End restrictions on prescribing Viagra, urges coalition

BMJ 2001; 322 doi: https://doi.org/10.1136/bmj.322.7283.385 (Published 17 February 2001) Cite this as: BMJ 2001;322:385
  1. Gavin Yamey
  1. BMJ

    A coalition of doctors and patients, involving the BMA, the Men's Health Forum, and the Doctor Patient Partnership, has called on the government to remove the restrictions placed on GPs who wish to prescribe sildenafil (Viagra) as a treatment for erectile dysfunction.

    After the launch of sildenafil in the United Kingdom, the government, concerned that demand for the drug would lead to soaring costs, restricted its availability on the NHS to men with one of 12 specific underlying medical conditions (BMJ 1999;318:1305).

    Men with cardiovascular disease, and those with impotence of psychological origin, are excluded from receiving the drug on the NHS. Men with “severe distress” must be referred to a hospital specialist—usually a urologist—to get an NHS prescription.

    The Department of Health had promised to review these restrictions after a consultation period—which ended last week—and to give a decision within the next few months.

    Dr John Chisholm, chairman of the BMA's General Practitioners Committee, said: “In dressing up a rationing decision as a clinical one, the government has ended up with the worst of all possible worlds: a decision that makes no sense on clinical, equity, or cost effectiveness grounds.” The level of demand for the drug, he said, has been “decidedly less than the exaggerated fears that were being talked about in 1999.”

    The coalition believes that GPs are better placed than specialists to treat men with distress. Simon Fradd, chairman of the Doctor Patient Partnership, said: “The family doctor is uniquely placed to make a judgment about the effect that erectile dysfunction is having on the patient's life.”

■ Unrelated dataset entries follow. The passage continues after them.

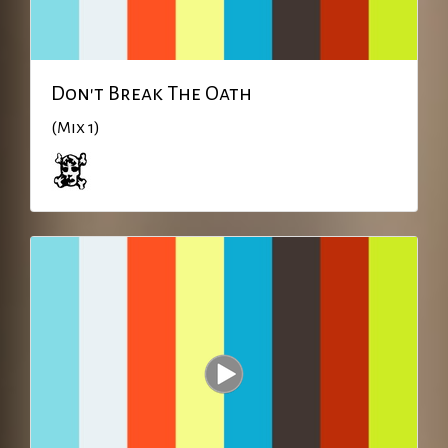
Don't Break The Oath
(Mix 1)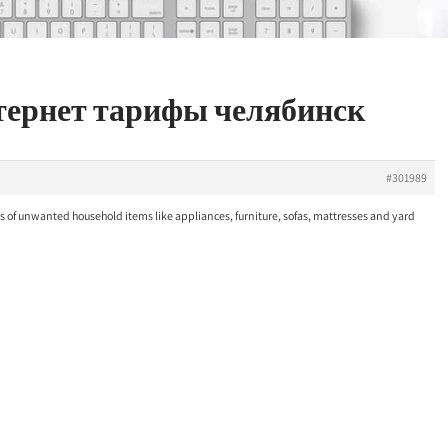
нтернет тарифы челябинск
#301989
 of unwanted household items like appliances, furniture, sofas, mattresses and yard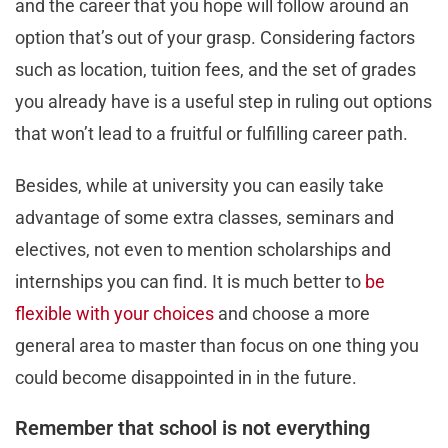
and the career that you hope will follow around an
option that’s out of your grasp. Considering factors
such as location, tuition fees, and the set of grades
you already have is a useful step in ruling out options
that won’t lead to a fruitful or fulfilling career path.
Besides, while at university you can easily take
advantage of some extra classes, seminars and
electives, not even to mention scholarships and
internships you can find. It is much better to
be
flexible with your choices
and choose a more
general area to master than focus on one thing you
could become disappointed in in the future.
Remember that school is not everything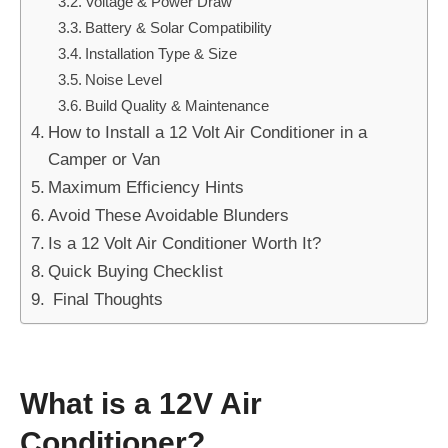
Voltage & Power Draw
Battery & Solar Compatibility
Installation Type & Size
Noise Level
Build Quality & Maintenance
How to Install a 12 Volt Air Conditioner in a
Camper or Van
Maximum Efficiency Hints
Avoid These Avoidable Blunders
Is a 12 Volt Air Conditioner Worth It?
Quick Buying Checklist
Final Thoughts
What is a 12V Air
Conditioner?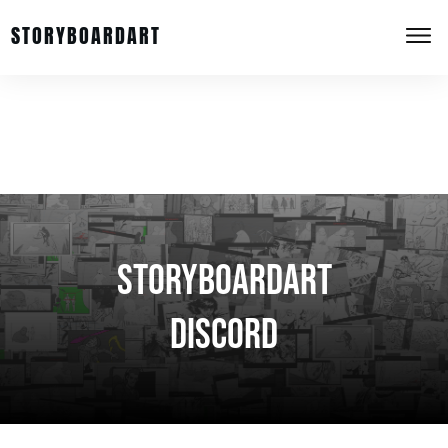
STORYBOARDART
StoryboardArt
Discord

    While GPs are able to issue private prescriptions to any man with impotence, regardless of its cause, the coalition believes that this has created inequality in treating the condition. Dr Ian Banks, chairman of the Men's Health Forum, said: “Men with low incomes who don't qualify for NHS treatment are unlikely to be able to afford a private prescription.”

    The forum is sponsored in part by Pfizer, manufacturers of sildenafil (BMJ 2000;320:598), but Dr Banks told the BMJ that this sponsorship was not being used to fund the current campaign.